RECORDS SHOWN Block Start
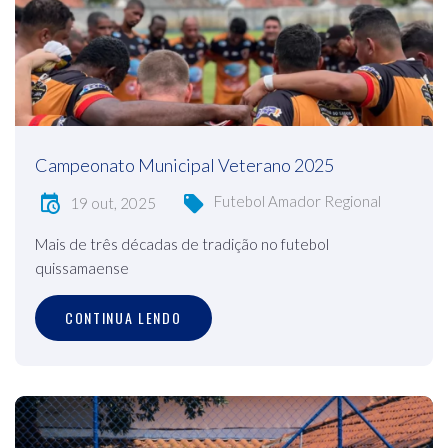
Campeonato Municipal Veterano 2025
Futebol Amador Regional
19 out, 2025
Mais de três décadas de tradição no futebol
quissamaense
CONTINUA LENDO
RECORDS SHOWN Block End
EXERCISE OBJECTIVE: Please give the records above again exactly as they stand, with no pictures.

ANSWER BELOW:
Campeonato Municipal Veterano 2025
Futebol Amador Regional
19 out, 2025
Mais de três décadas de tradição no futebol
quissamaense
CONTINUA LENDO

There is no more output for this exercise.